Di layar kediaman Lucifer terlihat semua Iblis menyaksikan jalannya Rating Game, Kelompok Kushina melihat Kelompok Menma dengan penuh semangat, begitu juga dengan kelompok Rias.

"Apa yang Menma lakukan? Aku tidak mengerti kenapa dua bidak Bishop di pasangkan menjadi satu, dan dua bidak Pawn sekaligus bidak Knight yang maju ke area musuh?" tanya Rias tidak mengerti, itu sangat terasa ambigu, karena untuk menyerang area musuh butuh kekuatan seorang Bishop seperti Raynare atau Kalawarner yang merupakan Reincarnation dari Malaikat Jatuh, karena energi cahaya mereka masih berpengaruh dalam Rating Game.

"Benar katamu Buchou, ini tidak seperti Menma saat berlatih tanding dengan kita." kata Akeno bingung.

Memang Rias dan Menma sering latih tanding bersama, dan sebagian besar kemenangan di menangkan oleh Menma.

"[Tiga Pawn dan satu Bishop dari Kelompok Riser-sama tidak bisa melanjutkan pertandingan!]"

Semuanya tersentak kaget, pertandingan baru berjalan sekitar 1 menit, 3 Pawn dan 1 Bishop kelompok Riser sudah gugur, mereka menatap tayangan ulang yang berada di layar depan mereka.

Di Taman Kota, Raynare yang memegang busur di tangan kirinya berdiri tegak di hadapan tiga Pawn dan satu Bishop. Mereka berempat adalah Nel, Ile, Shuriya dan Mihae.

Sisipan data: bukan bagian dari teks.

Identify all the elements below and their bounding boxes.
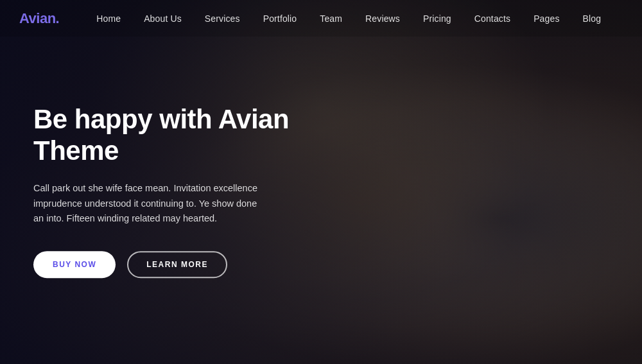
nav-link-about[interactable]: About Us [132,0,193,37]
nav-links-list: Home About Us Services Portfolio Team Re… [85,0,612,37]
nav-link-portfolio[interactable]: Portfolio [252,0,309,37]
hero-section: Avian. Home About Us Services Portfolio … [0,0,642,364]
navbar: Avian. Home About Us Services Portfolio … [0,0,642,37]
nav-item-about[interactable]: About Us [132,0,193,37]
hero-buttons: BUY NOW LEARN MORE [33,252,303,279]
hero-content: Be happy with Avian Theme Call park out … [33,103,303,279]
nav-link-team[interactable]: Team [308,0,354,37]
nav-item-team[interactable]: Team [308,0,354,37]
nav-item-reviews[interactable]: Reviews [354,0,412,37]
nav-item-home[interactable]: Home [85,0,132,37]
nav-item-blog[interactable]: Blog [571,0,613,37]
nav-item-portfolio[interactable]: Portfolio [252,0,309,37]
nav-link-pages[interactable]: Pages [522,0,571,37]
nav-link-home[interactable]: Home [85,0,132,37]
nav-link-services[interactable]: Services [193,0,252,37]
nav-item-pricing[interactable]: Pricing [412,0,463,37]
nav-item-contacts[interactable]: Contacts [463,0,522,37]
learn-more-button[interactable]: LEARN MORE [127,252,227,279]
brand-name: Avian [19,10,56,26]
nav-item-services[interactable]: Services [193,0,252,37]
brand-dot: . [56,10,60,26]
hero-subtitle: Call park out she wife face mean. Invita… [33,181,265,227]
buy-now-button[interactable]: BUY NOW [33,252,116,279]
brand-logo[interactable]: Avian. [19,10,59,27]
nav-link-pricing[interactable]: Pricing [412,0,463,37]
nav-link-contacts[interactable]: Contacts [463,0,522,37]
hero-title: Be happy with Avian Theme [33,103,303,167]
nav-item-pages[interactable]: Pages [522,0,571,37]
nav-link-reviews[interactable]: Reviews [354,0,412,37]
nav-link-blog[interactable]: Blog [571,0,613,37]
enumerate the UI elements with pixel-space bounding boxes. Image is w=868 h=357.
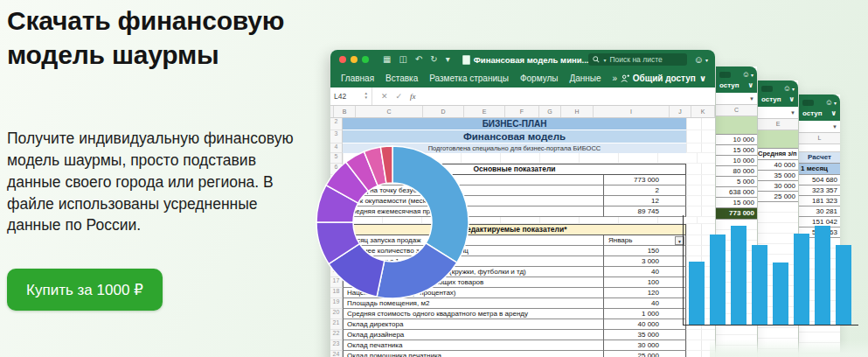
sheet-cell-value[interactable]: 150 (603, 246, 686, 256)
grid-gutter[interactable] (686, 130, 715, 144)
sheet-cell-label[interactable]: Оклад печатника (343, 340, 603, 351)
toolbar-icon[interactable]: ◫ (399, 55, 406, 64)
sheet-cell-value[interactable]: 5 000 (716, 177, 757, 187)
sheet-cell-header[interactable]: 1 месяц (799, 164, 840, 175)
sheet-merged-cell[interactable]: БИЗНЕС-ПЛАН (343, 118, 686, 130)
column-header[interactable]: E (464, 106, 505, 117)
row-number[interactable]: 22 (330, 330, 343, 340)
cancel-entry-icon[interactable]: ✕ (381, 92, 388, 101)
filter-arrow-icon[interactable]: ▼ (749, 96, 754, 102)
ribbon-tab[interactable]: » (613, 74, 618, 83)
grid-gutter[interactable] (686, 144, 715, 153)
sheet-cell-value[interactable]: 30 000 (603, 340, 686, 351)
column-header[interactable]: I (594, 106, 670, 117)
column-header[interactable]: H (561, 106, 594, 117)
sheet-cell-value[interactable]: 40 000 (603, 319, 686, 330)
cell-ref-stepper[interactable]: ▲▼ (365, 92, 368, 101)
ribbon-tab[interactable]: Вставка (385, 74, 418, 83)
sheet-cell-value[interactable]: 35 000 (758, 171, 798, 181)
sheet-cell-value[interactable]: 1 000 (603, 309, 686, 319)
sheet-cell-label[interactable]: Оклад директора (343, 319, 603, 330)
sheet-cell-value[interactable]: 25 000 (758, 192, 798, 202)
ribbon-tab[interactable]: Данные (569, 74, 601, 83)
column-header[interactable]: F (505, 106, 539, 117)
share-button[interactable]: оступ∨ (719, 81, 753, 89)
toolbar-icon[interactable]: ↻ (430, 55, 437, 64)
sheet-cell-value[interactable]: 773 000 (603, 175, 686, 186)
sheet-cell-value[interactable]: 30 000 (758, 181, 798, 192)
toolbar-icon[interactable]: ↶ (415, 55, 422, 64)
zoom-button[interactable] (362, 56, 369, 63)
sheet-cell-value[interactable]: 3 000 (603, 256, 686, 267)
sheet-cell-value[interactable]: 40 (603, 267, 686, 277)
toolbar-icon[interactable]: ▾ (446, 55, 450, 64)
smiley-menu-button[interactable]: ☺ ▾ (694, 54, 708, 65)
column-header[interactable]: D (423, 106, 464, 117)
ribbon-tab[interactable]: Разметка страницы (429, 74, 509, 83)
sheet-cell-value[interactable]: 15 000 (716, 198, 757, 208)
cell-reference-box[interactable]: L42 ▲▼ (330, 88, 372, 105)
column-header[interactable]: G (539, 106, 561, 117)
share-button[interactable]: оступ∨ (761, 95, 795, 103)
toolbar-icon[interactable]: ▦ (383, 55, 391, 64)
row-number[interactable]: 23 (330, 340, 343, 351)
filter-arrow-icon[interactable]: ▼ (832, 124, 837, 130)
sheet-cell-value[interactable]: 10 000 (716, 135, 757, 145)
smiley-menu-button[interactable]: ☺▾ (825, 98, 837, 107)
grid-gutter[interactable] (686, 175, 715, 186)
sheet-cell-label[interactable]: Средняя стоимость одного квадратного мет… (343, 309, 603, 319)
minimize-button[interactable] (351, 56, 358, 63)
sheet-cell-value[interactable]: 323 357 (799, 186, 840, 196)
row-number[interactable]: 2 (330, 118, 343, 130)
column-header[interactable]: C (356, 106, 423, 117)
smiley-menu-button[interactable]: ☺▾ (783, 84, 795, 93)
sheet-cell-green[interactable] (716, 116, 757, 135)
share-button[interactable]: оступ∨ (802, 109, 837, 117)
grid-gutter[interactable] (686, 164, 715, 175)
column-header[interactable]: E (758, 119, 798, 130)
sheet-cell-value[interactable]: 25 000 (603, 351, 686, 357)
sheet-cell-label[interactable]: Оклад помощника печатника (343, 351, 603, 357)
smiley-menu-button[interactable]: ☺▾ (742, 70, 753, 79)
share-button[interactable]: Общий доступ ∨ (621, 74, 706, 83)
sheet-cell-value[interactable]: 40 (603, 298, 686, 309)
grid-gutter[interactable] (686, 196, 715, 206)
ribbon-tab[interactable]: Главная (341, 74, 374, 83)
sheet-cell-value[interactable]: 100 (603, 277, 686, 288)
sheet-cell-value[interactable]: 10 000 (716, 156, 757, 166)
confirm-entry-icon[interactable]: ✓ (396, 92, 403, 101)
sheet-cell-value[interactable]: 80 000 (716, 166, 757, 177)
row-number[interactable]: 20 (330, 309, 343, 319)
sheet-cell-value[interactable]: 89 745 (603, 206, 686, 217)
sheet-cell-value[interactable]: 2 (603, 186, 686, 196)
row-number[interactable]: 24 (330, 351, 343, 357)
column-header[interactable]: C (716, 105, 757, 116)
sheet-cell-label[interactable]: Оклад дизайнера (343, 330, 603, 340)
filter-arrow-icon[interactable]: ▼ (790, 110, 795, 116)
search-input[interactable]: ▾ Поиск на листе (588, 53, 686, 66)
sheet-cell-value[interactable]: Январь▼ (603, 235, 686, 246)
column-header[interactable]: L (799, 133, 840, 144)
sheet-cell[interactable] (799, 144, 840, 152)
column-header[interactable]: K (691, 106, 715, 117)
sheet-cell-value[interactable]: 12 (603, 196, 686, 206)
close-button[interactable] (339, 56, 346, 63)
sheet-cell-value[interactable]: 40 000 (758, 160, 798, 171)
sheet-cell-value[interactable]: 35 000 (603, 330, 686, 340)
column-header[interactable]: J (670, 106, 691, 117)
sheet-cell-label[interactable]: Средняя з/п (758, 149, 798, 160)
column-header[interactable]: B (334, 106, 356, 117)
grid-gutter[interactable] (686, 118, 715, 130)
ribbon-tab[interactable]: Формулы (520, 74, 559, 83)
row-number[interactable]: 21 (330, 319, 343, 330)
sheet-cell-value[interactable]: 15 000 (716, 145, 757, 156)
sheet-cell-value[interactable]: 181 323 (799, 196, 840, 206)
grid-gutter[interactable] (686, 186, 715, 196)
sheet-cell-header[interactable]: Расчет (799, 152, 840, 164)
sheet-cell-value[interactable]: 638 000 (716, 187, 757, 198)
sheet-cell-green[interactable] (758, 130, 798, 149)
sheet-cell-value[interactable]: 504 680 (799, 175, 840, 186)
insert-function-icon[interactable]: fx (410, 92, 416, 101)
buy-button[interactable]: Купить за 1000 ₽ (7, 269, 163, 311)
sheet-cell-value[interactable]: 120 (603, 288, 686, 298)
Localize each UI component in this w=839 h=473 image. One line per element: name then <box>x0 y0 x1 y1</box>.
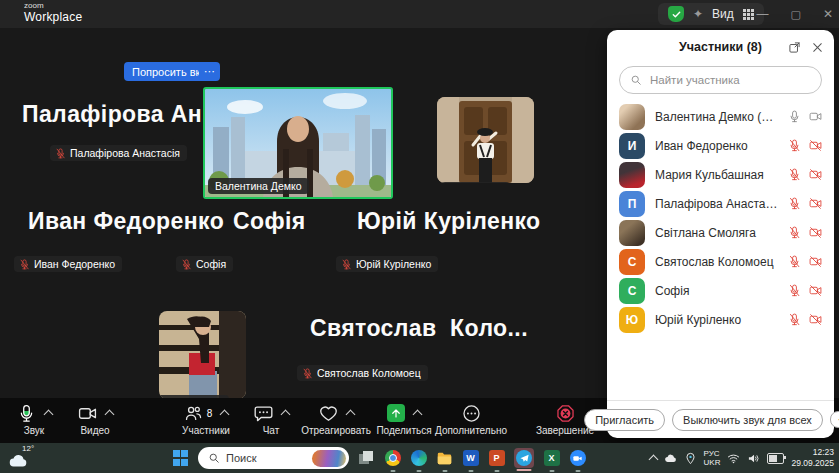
camera-off-icon[interactable] <box>809 284 822 297</box>
camera-off-icon[interactable] <box>809 255 822 268</box>
battery-icon[interactable] <box>767 453 784 464</box>
participant-name: Валентина Демко (Организатор, я) <box>655 110 778 124</box>
participants-options-chevron[interactable] <box>220 410 230 420</box>
windows-logo-icon <box>173 450 189 466</box>
nameplate-ivan: Иван Федоренко <box>14 256 122 272</box>
participant-row-svitlana[interactable]: Світлана Смоляга <box>607 218 834 247</box>
close-window-button[interactable]: ✕ <box>823 7 833 21</box>
participant-row-palafirova[interactable]: П Палафірова Анастасія <box>607 189 834 218</box>
meeting-security-shield-icon[interactable] <box>668 6 684 22</box>
taskbar-search[interactable]: Поиск <box>198 447 349 469</box>
zoom-app-button[interactable] <box>569 450 586 467</box>
participant-row-sviatoslav[interactable]: С Святослав Коломоец <box>607 247 834 276</box>
ai-companion-icon[interactable]: ✦ <box>693 8 703 20</box>
mic-off-icon <box>341 259 352 270</box>
invite-button[interactable]: Пригласить <box>584 409 665 431</box>
language-indicator[interactable]: РУС UKR <box>704 449 721 467</box>
photo-tile-svitlana[interactable]: Світлана Смоляга <box>437 97 534 183</box>
mic-off-icon <box>181 259 192 270</box>
excel-icon: X <box>544 450 560 466</box>
share-screen-button[interactable]: Поделиться <box>372 402 436 436</box>
tray-overflow-chevron[interactable] <box>648 455 658 465</box>
participants-panel-title: Участники (8) <box>679 40 762 54</box>
participant-row-maria[interactable]: Мария Кульбашная <box>607 160 834 189</box>
view-grid-icon[interactable] <box>743 9 754 20</box>
mic-on-icon[interactable] <box>788 110 801 123</box>
chat-button[interactable]: Чат <box>248 402 294 436</box>
start-button[interactable] <box>172 450 189 467</box>
file-explorer-button[interactable] <box>436 450 453 467</box>
mute-all-button[interactable]: Выключить звук для всех <box>672 409 823 431</box>
react-button[interactable]: Отреагировать <box>298 402 374 436</box>
participant-name: Мария Кульбашная <box>655 168 778 182</box>
participant-row-yurii[interactable]: Ю Юрій Куріленко <box>607 305 834 334</box>
avatar-svitlana <box>619 220 645 246</box>
mic-off-icon[interactable] <box>788 284 801 297</box>
participant-row-ivan[interactable]: И Иван Федоренко <box>607 131 834 160</box>
app-titlebar: zoom Workplace ✦ Вид — ▢ ✕ <box>0 0 839 28</box>
excel-app-button[interactable]: X <box>543 450 560 467</box>
react-options-chevron[interactable] <box>345 410 355 420</box>
mic-off-icon[interactable] <box>788 255 801 268</box>
participant-search[interactable] <box>619 66 822 94</box>
mic-off-icon[interactable] <box>788 139 801 152</box>
participant-name: Палафірова Анастасія <box>655 197 778 211</box>
video-options-chevron[interactable] <box>104 410 114 420</box>
participant-name: Софія <box>655 284 778 298</box>
participants-icon <box>184 404 203 423</box>
mic-off-icon[interactable] <box>788 226 801 239</box>
location-in-use-icon[interactable] <box>684 452 697 465</box>
chrome-app-button[interactable] <box>384 450 401 467</box>
minimize-button[interactable]: — <box>757 7 769 21</box>
word-app-button[interactable]: W <box>462 450 479 467</box>
volume-icon[interactable] <box>747 452 760 465</box>
video-button[interactable]: Видео <box>66 402 124 436</box>
audio-button[interactable]: Звук <box>8 402 60 436</box>
camera-off-icon[interactable] <box>809 197 822 210</box>
participant-row-sofiia[interactable]: С Софія <box>607 276 834 305</box>
more-button[interactable]: Дополнительно <box>434 402 508 436</box>
chat-options-chevron[interactable] <box>280 410 290 420</box>
task-view-button[interactable] <box>358 450 375 467</box>
heart-icon <box>319 404 338 423</box>
tile-more-button[interactable]: ⋯ <box>199 62 220 81</box>
close-panel-icon[interactable] <box>811 41 824 54</box>
wifi-icon[interactable] <box>727 452 740 465</box>
tile-name-ivan: Иван Федоренко <box>28 208 224 235</box>
maximize-button[interactable]: ▢ <box>791 8 801 21</box>
camera-on-icon[interactable] <box>809 110 822 123</box>
telegram-app-button-active[interactable] <box>514 448 534 468</box>
onedrive-cloud-icon[interactable] <box>664 452 677 465</box>
camera-off-icon[interactable] <box>809 139 822 152</box>
popout-panel-icon[interactable] <box>788 41 801 54</box>
view-button[interactable]: Вид <box>712 7 734 21</box>
avatar-yurii: Ю <box>619 307 645 333</box>
participants-button[interactable]: 8 Участники <box>168 402 244 436</box>
edge-app-button[interactable] <box>410 450 427 467</box>
telegram-icon <box>516 450 532 466</box>
powerpoint-app-button[interactable]: P <box>488 450 505 467</box>
camera-off-icon[interactable] <box>809 168 822 181</box>
camera-off-icon[interactable] <box>809 313 822 326</box>
search-highlight-image[interactable] <box>312 450 346 467</box>
mic-off-icon[interactable] <box>788 313 801 326</box>
taskbar-weather-widget[interactable]: 12° <box>8 445 38 471</box>
participant-row-valentyna[interactable]: Валентина Демко (Организатор, я) <box>607 102 834 131</box>
time: 12:23 <box>791 447 834 458</box>
photo-tile-maria[interactable]: Мария Кульбашная <box>159 311 246 399</box>
camera-off-icon[interactable] <box>809 226 822 239</box>
tile-name-sofiia: Софія <box>233 208 306 235</box>
mic-off-icon[interactable] <box>788 168 801 181</box>
more-ellipsis-icon <box>462 404 481 423</box>
participant-search-input[interactable] <box>648 73 811 87</box>
tile-name-sviatoslav: Святослав Коло... <box>310 315 528 342</box>
taskbar-clock[interactable]: 12:23 29.09.2025 <box>791 447 834 468</box>
video-tile-valentyna[interactable]: Валентина Демко <box>203 87 393 199</box>
mic-off-icon[interactable] <box>788 197 801 210</box>
share-options-chevron[interactable] <box>413 410 423 420</box>
panel-more-button[interactable]: ⋯ <box>830 411 839 428</box>
participant-name: Иван Федоренко <box>655 139 778 153</box>
mic-icon <box>17 404 36 423</box>
task-view-icon <box>359 451 374 466</box>
audio-options-chevron[interactable] <box>43 410 53 420</box>
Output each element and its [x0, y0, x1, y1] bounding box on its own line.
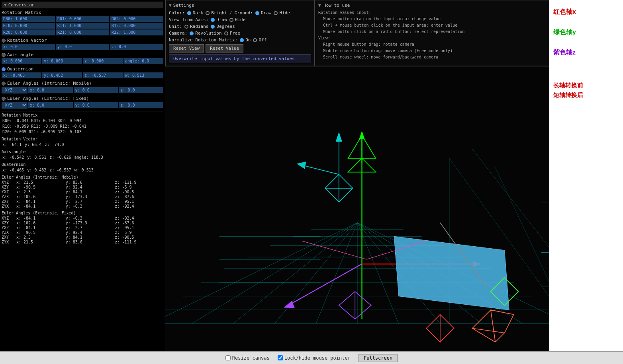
- r11-cell[interactable]: R11: 1.000: [56, 23, 109, 29]
- view-draw-radio-group[interactable]: Draw: [211, 17, 227, 22]
- how-to-use-content: Rotation values input: Mouse button drag…: [318, 10, 546, 60]
- lock-mouse-checkbox[interactable]: [278, 355, 283, 360]
- axis-angle-z[interactable]: z: 0.000: [83, 58, 123, 64]
- rot-vec-y[interactable]: y: 0.0: [56, 44, 109, 50]
- quaternion-radio[interactable]: [2, 67, 6, 71]
- ground-hide-radio-group[interactable]: Hide: [274, 10, 290, 16]
- r21-cell[interactable]: R21: 0.000: [56, 29, 109, 35]
- reset-view-button[interactable]: Reset View: [169, 44, 204, 53]
- color-dark-radio-group[interactable]: Dark: [187, 10, 204, 16]
- axis-angle-x[interactable]: x: 0.000: [2, 58, 41, 64]
- quat-w[interactable]: w: 0.513: [123, 72, 163, 78]
- rotation-matrix-input-header: Rotation Matrix: [2, 10, 163, 15]
- euler-intrinsic-radio[interactable]: [2, 82, 6, 86]
- output-matrix-grid: R00: -0.041 R01: 0.103 R02: 0.994R10: -0…: [2, 118, 163, 134]
- overwrite-button[interactable]: Overwrite input values by the converted …: [169, 54, 311, 63]
- reset-value-button[interactable]: Reset Value: [206, 44, 243, 53]
- output-matrix-row: R20: 0.005 R21: -0.995 R22: 0.103: [2, 129, 163, 134]
- euler-extr-y[interactable]: y: 0.0: [74, 102, 118, 108]
- list-item: YZXx: 102.6y: -173.3z: -87.6: [2, 195, 163, 199]
- euler-extrinsic-header: Euler Angles (Extrinsic; Fixed): [2, 96, 163, 101]
- normalize-off-radio[interactable]: [253, 38, 257, 42]
- normalize-off-radio-group[interactable]: Off: [253, 37, 266, 43]
- camera-revolution-radio[interactable]: [190, 31, 194, 35]
- quaternion-input-section: Quaternion x: -0.465 y: 0.482 z: -0.537 …: [2, 66, 163, 78]
- euler-intrinsic-header: Euler Angles (Intrinsic; Mobile): [2, 81, 163, 86]
- unit-radians-radio-group[interactable]: Radians: [184, 24, 208, 29]
- list-item: XZYx: 102.6y: -173.3z: -87.6: [2, 221, 163, 225]
- quat-x[interactable]: x: -0.465: [2, 72, 41, 78]
- r12-cell[interactable]: R12: 0.000: [110, 23, 163, 29]
- list-item: ZXYx: 2.3y: 84.1z: -90.5: [2, 235, 163, 239]
- euler-extr-x[interactable]: x: 0.0: [28, 102, 73, 108]
- color-bright-radio[interactable]: [206, 11, 210, 15]
- 3d-viewport[interactable]: [165, 66, 549, 351]
- conversion-title: ▼ Conversion: [2, 2, 163, 8]
- r22-cell[interactable]: R22: 1.000: [110, 29, 163, 35]
- quat-y[interactable]: y: 0.482: [42, 72, 82, 78]
- color-bright-radio-group[interactable]: Bright: [206, 10, 227, 16]
- purple-axis-label: 紫色轴z: [553, 49, 576, 57]
- ground-draw-radio[interactable]: [255, 11, 259, 15]
- viewport-svg: [165, 66, 549, 351]
- normalize-on-radio[interactable]: [240, 38, 244, 42]
- axis-angle-radio[interactable]: [2, 53, 6, 57]
- output-euler-extr-label: Euler Angles (Extrinsic; Fixed): [2, 211, 163, 215]
- resize-canvas-label[interactable]: Resize canvas: [225, 355, 270, 361]
- r10-cell[interactable]: R10: 0.000: [2, 23, 55, 29]
- euler-extrinsic-radio[interactable]: [2, 97, 6, 101]
- axis-angle-y[interactable]: y: 0.000: [42, 58, 82, 64]
- output-axis-angle-row: x: -0.542 y: 0.561 z: -0.626 angle: 118.…: [2, 155, 163, 160]
- rotation-vector-radio[interactable]: [2, 39, 6, 43]
- camera-free-radio[interactable]: [224, 31, 228, 35]
- euler-intr-z[interactable]: z: 0.0: [119, 87, 163, 93]
- lock-mouse-label[interactable]: Lock/hide mouse pointer: [278, 355, 351, 361]
- view-hide-radio[interactable]: [229, 18, 233, 22]
- quaternion-row: x: -0.465 y: 0.482 z: -0.537 w: 0.513: [2, 72, 163, 78]
- axis-angle-row: x: 0.000 y: 0.000 z: 0.000 angle: 0.0: [2, 58, 163, 64]
- camera-revolution-radio-group[interactable]: Revolution: [190, 31, 221, 36]
- rot-vec-x[interactable]: x: 0.0: [2, 44, 55, 50]
- view-hide-radio-group[interactable]: Hide: [229, 17, 246, 22]
- euler-extrinsic-controls: XYZXZYYXZYZXZXYZYX x: 0.0 y: 0.0 z: 0.0: [2, 102, 163, 109]
- quat-z[interactable]: z: -0.537: [83, 72, 123, 78]
- axis-angle-header: Axis-angle: [2, 52, 163, 57]
- axis-angle-a[interactable]: angle: 0.0: [123, 58, 163, 64]
- unit-radians-radio[interactable]: [184, 25, 188, 29]
- output-matrix-row: R00: -0.041 R01: 0.103 R02: 0.994: [2, 118, 163, 123]
- euler-intrinsic-input-section: Euler Angles (Intrinsic; Mobile) XYZXZYY…: [2, 81, 163, 93]
- unit-degrees-radio-group[interactable]: Degrees: [211, 24, 235, 29]
- euler-intr-y[interactable]: y: 0.0: [74, 87, 118, 93]
- color-setting-row: Color: Dark Bright / Ground: Draw: [169, 10, 311, 16]
- camera-free-radio-group[interactable]: Free: [224, 31, 241, 36]
- green-axis-label: 绿色轴y: [553, 28, 576, 37]
- list-item: YXZx: -84.1y: -2.7z: -95.1: [2, 226, 163, 230]
- rotation-matrix-input-section: Rotation Matrix R00: 1.000 R01: 0.000 R0…: [2, 10, 163, 35]
- resize-canvas-checkbox[interactable]: [225, 355, 231, 360]
- ground-draw-radio-group[interactable]: Draw: [255, 10, 272, 16]
- unit-degrees-radio[interactable]: [211, 25, 215, 29]
- r00-cell[interactable]: R00: 1.000: [2, 16, 55, 22]
- r01-cell[interactable]: R01: 0.000: [56, 16, 109, 22]
- normalize-on-radio-group[interactable]: On: [240, 37, 251, 43]
- fullscreen-button[interactable]: Fullscreen: [359, 354, 398, 362]
- rot-vec-z[interactable]: z: 0.0: [110, 44, 163, 50]
- transform-labels: 长轴转换前 短轴转换后: [553, 81, 583, 100]
- r02-cell[interactable]: R02: 0.000: [110, 16, 163, 22]
- euler-intr-x[interactable]: x: 0.0: [28, 87, 73, 93]
- output-matrix-row: R10: -0.999 R11: -0.009 R12: -0.041: [2, 124, 163, 129]
- rotation-vector-header: Rotation Vector: [2, 38, 163, 43]
- euler-extrinsic-out-table: XYZx: -84.1y: -0.3z: -92.4XZYx: 102.6y: …: [2, 216, 163, 244]
- r20-cell[interactable]: R20: 0.000: [2, 29, 55, 35]
- center-right-area: ▼ Settings Color: Dark Bright / Ground:: [165, 0, 549, 351]
- euler-extrinsic-order-select[interactable]: XYZXZYYXZYZXZXYZYX: [2, 102, 27, 109]
- euler-extr-z[interactable]: z: 0.0: [119, 102, 163, 108]
- output-axis-angle-label: Axis-angle: [2, 150, 163, 154]
- settings-how-row: ▼ Settings Color: Dark Bright / Ground:: [165, 0, 549, 66]
- euler-intrinsic-order-select[interactable]: XYZXZYYXZYZXZXYZYX: [2, 87, 27, 93]
- view-draw-radio[interactable]: [211, 18, 215, 22]
- color-dark-radio[interactable]: [187, 11, 191, 15]
- output-quat-row: x: -0.465 y: 0.482 z: -0.537 w: 0.513: [2, 167, 163, 173]
- output-euler-extrinsic-section: Euler Angles (Extrinsic; Fixed) XYZx: -8…: [2, 211, 163, 244]
- ground-hide-radio[interactable]: [274, 11, 278, 15]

"Huh! Hanya satu Bishop lemah yang kita lawan." ejek Nel yang membawa gergaji mesin, Ile juga mengangguk setuju ucapan saudarinya.

"Nel, Ile, dan Shuriya habisi dia dengan cepat, Riser-sama tidak mau menunggu lama-lama menghabisi Kelompok lemah ini." perintah Mihae yang merupakan Bishop.

"Tentu Mihae-senpai!" jawab ketiganya dengan serentak.

Mereka bertiga maju dengan berlari cepat, Raynare masih berdiri dengan tegap tanpa pindah dari tempatnya. Saat jarak mereka sekitar 2 meter, enam buah Light Arrow melesat dengan cepat menuju tiga Pawn yang menyerang Raynare dan tepat mengenai kedua kaki mereka masing-masing.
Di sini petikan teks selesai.